So what’s it about? The author and her sister are called to their mother’s bedside after she’s had a hip operation. The daughters have been estranged from their parents for years and their mother has an undiagnosed mental illness, The mother exudes charm and deception and her facade unravels the longer she is kept in care. The author with her sister visits their father and is shocked by the decline of his health and fears for his life if their mother is allowed to go home. The sisters engage in tactics to save their father and keep their mother in permanent care.
It might seem harsh on the surface but as we are led deep into the dynamics of the family, their upbringing and the delusional and unpredictable behaviour by the mother our sympathy grows.
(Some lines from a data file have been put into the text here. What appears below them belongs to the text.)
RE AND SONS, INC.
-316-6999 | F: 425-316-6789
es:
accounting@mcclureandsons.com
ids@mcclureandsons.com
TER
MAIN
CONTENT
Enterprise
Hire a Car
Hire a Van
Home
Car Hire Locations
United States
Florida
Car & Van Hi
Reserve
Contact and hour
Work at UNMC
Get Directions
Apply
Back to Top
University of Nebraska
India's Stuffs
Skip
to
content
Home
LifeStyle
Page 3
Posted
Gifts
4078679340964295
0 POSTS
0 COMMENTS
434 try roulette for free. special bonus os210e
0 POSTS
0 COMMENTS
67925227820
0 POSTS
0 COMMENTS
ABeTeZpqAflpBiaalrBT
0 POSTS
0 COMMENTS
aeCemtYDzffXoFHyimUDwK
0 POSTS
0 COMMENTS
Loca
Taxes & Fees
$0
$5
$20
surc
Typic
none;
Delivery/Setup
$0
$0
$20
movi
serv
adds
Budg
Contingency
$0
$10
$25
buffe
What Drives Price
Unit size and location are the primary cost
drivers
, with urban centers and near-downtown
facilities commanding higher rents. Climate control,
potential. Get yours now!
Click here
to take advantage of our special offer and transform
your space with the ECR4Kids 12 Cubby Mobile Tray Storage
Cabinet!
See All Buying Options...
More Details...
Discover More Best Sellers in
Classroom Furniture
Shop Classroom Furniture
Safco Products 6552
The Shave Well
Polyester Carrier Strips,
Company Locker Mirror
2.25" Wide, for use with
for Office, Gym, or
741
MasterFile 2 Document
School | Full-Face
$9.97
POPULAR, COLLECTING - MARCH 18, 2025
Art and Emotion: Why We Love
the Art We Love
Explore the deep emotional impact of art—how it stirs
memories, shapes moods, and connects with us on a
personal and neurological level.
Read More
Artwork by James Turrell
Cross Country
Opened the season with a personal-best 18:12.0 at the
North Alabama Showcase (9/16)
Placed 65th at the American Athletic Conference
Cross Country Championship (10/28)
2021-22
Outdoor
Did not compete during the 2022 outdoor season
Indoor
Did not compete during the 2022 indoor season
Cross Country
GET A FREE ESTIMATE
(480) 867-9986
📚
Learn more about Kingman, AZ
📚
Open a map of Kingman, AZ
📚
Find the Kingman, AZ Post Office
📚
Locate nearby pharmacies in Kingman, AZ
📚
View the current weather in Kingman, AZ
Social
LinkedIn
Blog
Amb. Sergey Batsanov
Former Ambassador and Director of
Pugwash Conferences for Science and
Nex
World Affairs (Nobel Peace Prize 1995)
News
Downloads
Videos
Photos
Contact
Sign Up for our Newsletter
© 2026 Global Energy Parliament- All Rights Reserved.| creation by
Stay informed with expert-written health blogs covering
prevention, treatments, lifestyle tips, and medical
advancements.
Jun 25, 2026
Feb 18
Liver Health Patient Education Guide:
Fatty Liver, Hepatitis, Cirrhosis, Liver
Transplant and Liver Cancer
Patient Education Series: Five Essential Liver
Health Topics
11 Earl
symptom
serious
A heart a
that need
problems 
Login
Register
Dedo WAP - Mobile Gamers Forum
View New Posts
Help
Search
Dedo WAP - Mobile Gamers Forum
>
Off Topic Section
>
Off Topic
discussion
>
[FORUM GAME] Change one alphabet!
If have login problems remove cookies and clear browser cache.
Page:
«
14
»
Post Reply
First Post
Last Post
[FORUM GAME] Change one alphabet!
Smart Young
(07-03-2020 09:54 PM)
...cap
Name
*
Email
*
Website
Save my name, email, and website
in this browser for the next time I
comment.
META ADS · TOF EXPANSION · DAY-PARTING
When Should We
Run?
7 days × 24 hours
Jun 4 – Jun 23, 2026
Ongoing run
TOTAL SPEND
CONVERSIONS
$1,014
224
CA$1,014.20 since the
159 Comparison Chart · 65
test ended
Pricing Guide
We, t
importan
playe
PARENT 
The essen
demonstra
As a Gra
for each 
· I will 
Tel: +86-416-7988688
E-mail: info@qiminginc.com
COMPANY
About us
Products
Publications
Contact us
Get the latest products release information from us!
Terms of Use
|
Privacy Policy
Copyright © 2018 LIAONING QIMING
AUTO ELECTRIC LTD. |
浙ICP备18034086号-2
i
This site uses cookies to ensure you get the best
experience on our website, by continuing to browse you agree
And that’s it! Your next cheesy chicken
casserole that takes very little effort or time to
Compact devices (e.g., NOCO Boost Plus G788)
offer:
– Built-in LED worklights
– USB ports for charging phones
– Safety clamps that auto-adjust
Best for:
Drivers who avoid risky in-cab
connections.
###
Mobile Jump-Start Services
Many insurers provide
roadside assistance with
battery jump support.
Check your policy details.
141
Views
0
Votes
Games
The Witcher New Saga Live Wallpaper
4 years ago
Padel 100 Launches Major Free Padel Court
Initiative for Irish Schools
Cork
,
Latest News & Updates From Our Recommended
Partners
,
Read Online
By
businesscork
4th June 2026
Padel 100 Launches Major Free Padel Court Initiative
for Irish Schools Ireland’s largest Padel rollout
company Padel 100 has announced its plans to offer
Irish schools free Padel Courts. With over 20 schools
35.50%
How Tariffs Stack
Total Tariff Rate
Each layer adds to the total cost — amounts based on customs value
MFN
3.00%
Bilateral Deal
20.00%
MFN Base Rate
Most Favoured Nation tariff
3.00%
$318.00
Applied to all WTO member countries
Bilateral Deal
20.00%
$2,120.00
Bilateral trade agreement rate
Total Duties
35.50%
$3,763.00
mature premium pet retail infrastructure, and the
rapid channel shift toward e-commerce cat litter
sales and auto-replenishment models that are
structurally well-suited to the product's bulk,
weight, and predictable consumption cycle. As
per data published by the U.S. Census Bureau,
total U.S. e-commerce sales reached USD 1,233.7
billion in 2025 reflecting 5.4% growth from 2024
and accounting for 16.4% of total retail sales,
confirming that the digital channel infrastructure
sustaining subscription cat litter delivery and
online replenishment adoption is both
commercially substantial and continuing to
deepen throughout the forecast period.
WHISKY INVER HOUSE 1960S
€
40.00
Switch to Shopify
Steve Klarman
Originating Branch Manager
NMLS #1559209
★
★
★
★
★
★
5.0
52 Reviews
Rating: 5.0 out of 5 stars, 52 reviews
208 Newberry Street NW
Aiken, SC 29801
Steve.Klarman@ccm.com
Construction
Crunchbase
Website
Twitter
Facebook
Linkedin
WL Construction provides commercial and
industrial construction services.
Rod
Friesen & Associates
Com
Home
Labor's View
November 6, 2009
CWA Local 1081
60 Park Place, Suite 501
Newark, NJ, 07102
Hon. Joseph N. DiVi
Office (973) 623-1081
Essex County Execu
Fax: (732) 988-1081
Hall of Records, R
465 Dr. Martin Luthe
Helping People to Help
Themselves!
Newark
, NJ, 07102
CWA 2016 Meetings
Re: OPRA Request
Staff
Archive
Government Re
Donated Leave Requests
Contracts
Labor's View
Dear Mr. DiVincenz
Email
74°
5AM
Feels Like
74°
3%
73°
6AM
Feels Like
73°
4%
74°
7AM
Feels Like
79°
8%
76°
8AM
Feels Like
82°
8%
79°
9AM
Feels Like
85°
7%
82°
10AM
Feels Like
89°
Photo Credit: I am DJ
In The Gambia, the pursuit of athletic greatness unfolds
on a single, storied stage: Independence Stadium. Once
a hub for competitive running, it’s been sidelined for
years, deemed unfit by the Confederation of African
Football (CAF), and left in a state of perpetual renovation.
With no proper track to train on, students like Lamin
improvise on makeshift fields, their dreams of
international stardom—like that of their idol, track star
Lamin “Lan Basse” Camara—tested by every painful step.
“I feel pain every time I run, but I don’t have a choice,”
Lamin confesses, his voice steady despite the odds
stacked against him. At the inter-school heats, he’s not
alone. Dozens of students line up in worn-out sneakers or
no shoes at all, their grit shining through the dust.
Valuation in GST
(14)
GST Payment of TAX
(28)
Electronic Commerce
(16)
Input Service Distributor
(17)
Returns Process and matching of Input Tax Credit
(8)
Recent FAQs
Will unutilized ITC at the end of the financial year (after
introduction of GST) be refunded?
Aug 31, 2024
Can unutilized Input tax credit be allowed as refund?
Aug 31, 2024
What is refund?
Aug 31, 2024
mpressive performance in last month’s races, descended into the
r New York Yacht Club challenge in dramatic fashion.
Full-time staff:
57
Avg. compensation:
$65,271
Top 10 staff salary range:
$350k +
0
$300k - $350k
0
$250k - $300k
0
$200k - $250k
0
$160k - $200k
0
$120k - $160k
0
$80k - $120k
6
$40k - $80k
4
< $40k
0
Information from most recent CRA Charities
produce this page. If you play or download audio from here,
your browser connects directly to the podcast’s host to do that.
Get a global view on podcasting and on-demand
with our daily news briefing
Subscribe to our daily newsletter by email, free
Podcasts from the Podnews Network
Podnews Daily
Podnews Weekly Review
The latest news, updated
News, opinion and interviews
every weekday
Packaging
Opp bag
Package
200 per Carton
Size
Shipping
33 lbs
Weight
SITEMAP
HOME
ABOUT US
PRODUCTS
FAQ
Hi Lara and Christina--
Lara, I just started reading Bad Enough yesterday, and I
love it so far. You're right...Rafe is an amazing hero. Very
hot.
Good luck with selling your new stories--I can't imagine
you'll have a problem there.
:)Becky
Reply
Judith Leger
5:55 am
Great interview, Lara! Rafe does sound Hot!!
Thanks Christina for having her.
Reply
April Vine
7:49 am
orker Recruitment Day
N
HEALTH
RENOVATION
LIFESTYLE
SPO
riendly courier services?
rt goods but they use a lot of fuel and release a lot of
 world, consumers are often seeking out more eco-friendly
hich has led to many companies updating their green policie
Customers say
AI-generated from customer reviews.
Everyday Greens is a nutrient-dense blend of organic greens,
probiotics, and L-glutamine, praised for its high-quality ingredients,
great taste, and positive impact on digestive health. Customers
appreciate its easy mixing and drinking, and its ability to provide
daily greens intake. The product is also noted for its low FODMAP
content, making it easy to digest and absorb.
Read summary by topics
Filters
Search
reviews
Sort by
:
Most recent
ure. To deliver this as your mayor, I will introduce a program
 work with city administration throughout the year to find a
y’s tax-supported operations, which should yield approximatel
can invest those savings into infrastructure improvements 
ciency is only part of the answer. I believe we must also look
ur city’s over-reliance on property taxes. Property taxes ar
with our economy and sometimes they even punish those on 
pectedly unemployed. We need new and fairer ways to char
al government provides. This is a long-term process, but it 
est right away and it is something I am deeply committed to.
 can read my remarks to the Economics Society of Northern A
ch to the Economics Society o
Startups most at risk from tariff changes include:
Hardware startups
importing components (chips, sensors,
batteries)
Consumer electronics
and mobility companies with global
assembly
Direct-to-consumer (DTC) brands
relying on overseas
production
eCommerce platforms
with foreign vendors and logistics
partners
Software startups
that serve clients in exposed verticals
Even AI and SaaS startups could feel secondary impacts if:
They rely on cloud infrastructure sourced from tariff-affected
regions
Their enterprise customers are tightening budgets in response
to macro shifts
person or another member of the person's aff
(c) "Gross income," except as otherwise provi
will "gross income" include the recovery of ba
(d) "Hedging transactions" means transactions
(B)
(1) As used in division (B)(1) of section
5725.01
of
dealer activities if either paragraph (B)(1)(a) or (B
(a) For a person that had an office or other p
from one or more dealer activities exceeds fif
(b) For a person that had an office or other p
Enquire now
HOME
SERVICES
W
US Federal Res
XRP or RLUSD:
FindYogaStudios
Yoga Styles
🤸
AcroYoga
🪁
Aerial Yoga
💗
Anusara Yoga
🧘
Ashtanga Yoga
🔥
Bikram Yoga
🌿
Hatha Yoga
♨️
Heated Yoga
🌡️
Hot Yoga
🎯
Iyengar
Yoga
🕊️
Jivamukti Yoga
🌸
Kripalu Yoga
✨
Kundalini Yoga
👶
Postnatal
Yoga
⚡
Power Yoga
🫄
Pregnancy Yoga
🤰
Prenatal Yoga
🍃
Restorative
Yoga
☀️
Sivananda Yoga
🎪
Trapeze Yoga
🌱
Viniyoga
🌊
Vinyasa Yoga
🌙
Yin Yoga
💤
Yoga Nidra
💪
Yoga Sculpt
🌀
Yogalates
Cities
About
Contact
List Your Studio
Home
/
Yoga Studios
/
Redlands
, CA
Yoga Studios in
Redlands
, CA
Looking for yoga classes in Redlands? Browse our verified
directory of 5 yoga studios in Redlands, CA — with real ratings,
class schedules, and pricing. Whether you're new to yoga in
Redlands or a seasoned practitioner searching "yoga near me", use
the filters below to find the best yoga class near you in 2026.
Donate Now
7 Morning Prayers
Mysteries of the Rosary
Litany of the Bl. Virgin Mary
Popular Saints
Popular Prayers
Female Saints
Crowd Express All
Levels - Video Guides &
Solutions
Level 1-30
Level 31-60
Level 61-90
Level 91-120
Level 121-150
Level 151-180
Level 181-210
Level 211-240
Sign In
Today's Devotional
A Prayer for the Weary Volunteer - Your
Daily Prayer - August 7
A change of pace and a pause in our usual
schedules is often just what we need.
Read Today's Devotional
Grappling with the care of elderly parents is a hot topic as the number of elderly in care increases and the burden of deciding what’s best is placed on offspring who have little or no clue other than to be guided by the health professionals who have cost and resources for care as a driving force. We also trust that our parents are capable of looking after one another but in this case, the author’s father is being systematically starved and abused by their mother.
That’s not to say it’s all doom and gloom. It’s quite humorous in parts with the sisters freeing their father from his isolation and their mother’s control. The author paints a dark atmosphere of a cold, windswept landscape that is Canada in the winter and her feelings of a home and place she once knew as a child is far removed from her life as an adult in Australia. She poses the questions we all face when dealing with an aged parent, the turmoil of decisions and the fretting for a past gone. She is also wearing the guilt of leaving her sister who lives in Canada to handle the bulk of the care.
We don’t, however, get a full understanding of what happened in their childhood and the cause of their estrangement and I would have liked to know more about the fractious relationship. But we can imagine from the little glimpses of the mother’s behaviour what it might have been like and the next paragraph sent a chill through me.
One of the few coherent messages my mother repeated to me and to my sister as we grew up, a message she sometimes delivered with deceptive gentleness and a touch of sadness that we weren’t more worthy prey, was this one, and I quote: I’ll get you and you won’t even know I’m doing it.
It’s heart-warming, wrenching and beautifully written with a lot packed into one hundred and seventy-seven pages. Give this one a go.